RFI: Les Taliban peuvent-ils résister à une attaque américaine. De quelles armes disposent-ils ?
G.H.:
Ce n'est pas la puissance militaire des Taliban qui compte. Les Afghans n'ont jamais accepté les interventions étrangères. Il suffit de regarder l'histoire. Le secret de la victoire des Afghans n'est pas les armes modernes. C'est la Kalachnikov et des armes légères. D'ailleurs, les Taliban ont distribué 300 000 armes ces derniers jours. Les Afghans ne se battront pas dans les villes, mais dans les montagnes. Les Américains doivent regarder de près l'expérience des Soviétiques.

RFI: Mais pourquoi se battraient-ils pour défendre le régime des Taliban qui est lui-même soutenu par le Pakistan, un pays étranger ? Depuis l'arrivée au pouvoir des Taliban, la situation de la population s'est détériorée. C'est pourquoi, de nombreux Afghans ont fui leur paysà
G.H.:
De toute façon, les Afghans sont contre toute intervention étrangère. Ils s'opposeront donc à une intervention étrangèreà

RFI: On dit que plus de 10 000 Arabes se battent aux côtés des Taliban et de Ben Laden à
G.H.:
C'est exagéré. Il y a des Arabes qui sont venus combattre les Soviétiques. Ils n'ont pas pu rentrer chez eux et donc sont restés en Afghanistan.
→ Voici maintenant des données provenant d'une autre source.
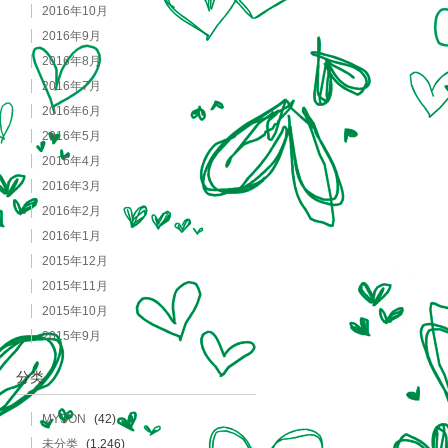
2016年10月
2016年9月
2016年8月
2016年7月
2016年6月
2016年5月
2016年4月
2016年3月
2016年2月
2016年1月
2015年12月
2015年11月
2015年10月
2015年9月
分类
MYSON
(42)
未分类
(1,246)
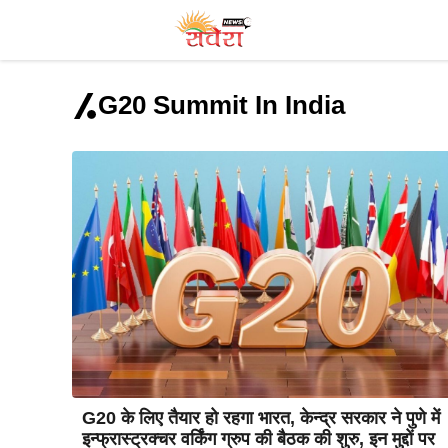
Skip
to
content
G20 Summit In India
G20 के लिए तैयार हो रहगा भारत, केन्द्र सरकार ने पुणे में
इन्फ्रास्ट्रक्चर वर्किंग ग्रुप की बैठक की शुरु, इन मुद्दों पर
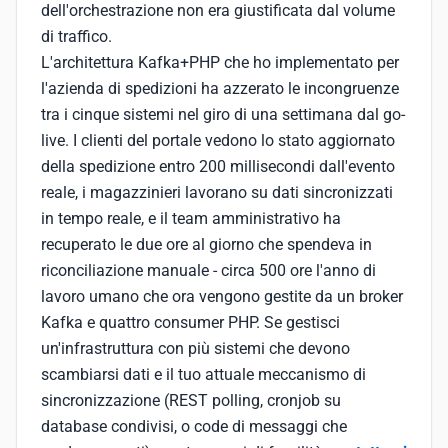
dell'orchestrazione non era giustificata dal volume
di traffico.
L'architettura Kafka+PHP che ho implementato per
l'azienda di spedizioni ha azzerato le incongruenze
tra i cinque sistemi nel giro di una settimana dal go-
live. I clienti del portale vedono lo stato aggiornato
della spedizione entro 200 millisecondi dall'evento
reale, i magazzinieri lavorano su dati sincronizzati
in tempo reale, e il team amministrativo ha
recuperato le due ore al giorno che spendeva in
riconciliazione manuale - circa 500 ore l'anno di
lavoro umano che ora vengono gestite da un broker
Kafka e quattro consumer PHP. Se gestisci
un'infrastruttura con più sistemi che devono
scambiarsi dati e il tuo attuale meccanismo di
sincronizzazione (REST polling, cronjob su
database condivisi, o code di messaggi che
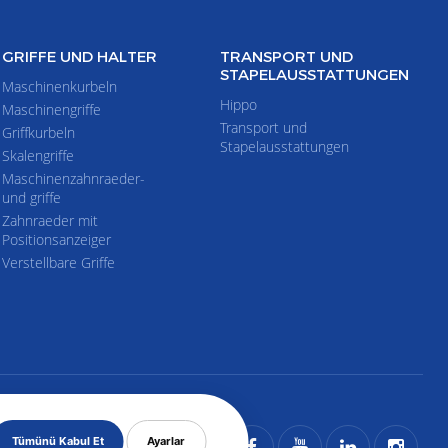
GRIFFE UND HALTER
TRANSPORT UND
STAPELAUSSTATTUNGEN
Maschinenkurbeln
Hippo
Maschinengriffe
Transport und
Griffkurbeln
Stapelausstattungen
Skalengriffe
Maschinenzahnraeder-
und griffe
Zahnraeder mit
Positionsanzeiger
Verstellbare Griffe
Tümünü Kabul Et
Ayarlar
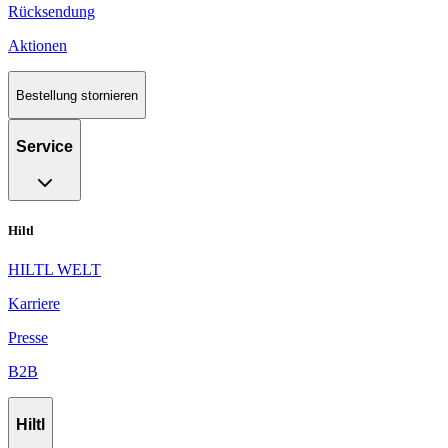
Rücksendung
Aktionen
Bestellung stornieren
Service
Hiltl
HILTL WELT
Karriere
Presse
B2B
Hiltl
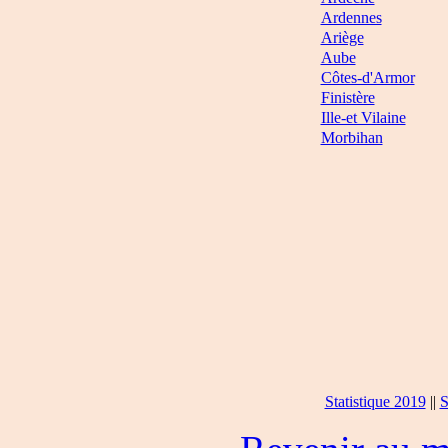
Ardennes
Ariège
Aube
Côtes-d'Armor
Finistère
Ille-et Vilaine
Morbihan
Statistique 2019
||
S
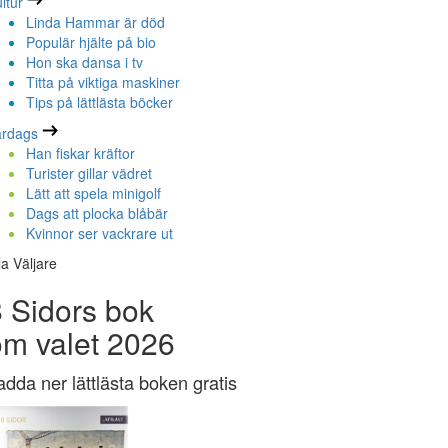
ltur
Linda Hammar är död
Populär hjälte på bio
Hon ska dansa i tv
Titta på viktiga maskiner
Tips på lättlästa böcker
ardags
Han fiskar kräftor
Turister gillar vädret
Lätt att spela minigolf
Dags att plocka blåbär
Kvinnor ser vackrare ut
la Väljare
 Sidors bok
om valet 2026
adda ner lättlästa boken gratis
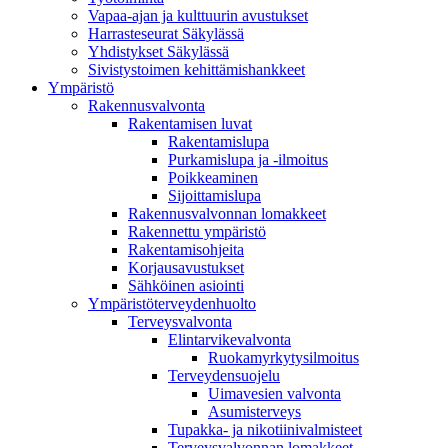
Vapaa-ajan ja kulttuurin avustukset
Harrasteseurat Säkylässä
Yhdistykset Säkylässä
Sivistystoimen kehittämishankkeet
Ympä­ristö
Rakennusvalvonta
Rakentamisen luvat
Rakentamislupa
Purkamislupa ja -ilmoitus
Poikkeaminen
Sijoittamislupa
Rakennusvalvonnan lomakkeet
Rakennettu ympäristö
Rakentamisohjeita
Korjausavustukset
Sähköinen asiointi
Ympäristöterveydenhuolto
Terveysvalvonta
Elintarvikevalvonta
Ruokamyrkytysilmoitus
Terveydensuojelu
Uimavesien valvonta
Asumisterveys
Tupakka- ja nikotiinivalmisteet
Terveysvalvonnan lomakkeet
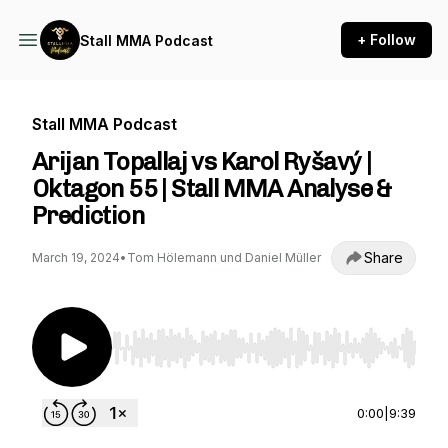
+ Follow
Stall MMA Podcast
Stall MMA Podcast
Arijan Topallaj vs Karol Ryšavý |
Oktagon 55 | Stall MMA Analyse &
Prediction
Share
March 19, 2024
•
Tom Hölemann und Daniel Müller
Use Left/Right to seek, Home/End to jump to st
0:00
|
9:39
RFI: Vous êtes connu pour avoir été l'homme des Américains. Pourquoi aujourd'hui vous vous opposez à la politique de Washington ?
G.H.:
Ce n'est pas vrai. Les Américains ne nous ont jamais soutenus. Ils ont même créé les autres partis afghans contre nous. Les Taliban eux-mêmes ont été soutenus par les Américains contre nous et lorsque les Taliban ont pris Kaboul, les Américains ont exprimé leur satisfaction.

RFI: Pensez-vous que l'Iran acceptera de coopérer avec les Américains?
G.H.:
Je ne le pense pas. Les Iraniens doivent savoir que les Américains viennent dans la région pour rester. Ils veulent ramener au pouvoir l'ancien roi. S'ils réussissent, ils auront peut-être la même idée pour l'Iran. C'est pourquoi les Iraniens doivent éviter de collaborer avec les Américains.

RFI: Les forces de l'opposition ont affirmé qu'elles allaient collaborer avec les Américains. Qu'en pensez-vous ?
G.H.:
C'est une erreur politique. Les Afghans n'accepteront pas de se battre aux côtés des soldats américains. C'est peut-être les Russes qui ont conseillé aux forces de l'opposition de coopérer avec les Américains. Ce n'est pas parce que le Pakistan soutient les Taliban qu'il faut chercher l'appui des Russes ou des Américains. Les Taliban nous ont combattu, mais aujourd'hui nous allons mettre de côté tous nos différends avec eux et nous allons combattre l'ennemi commun.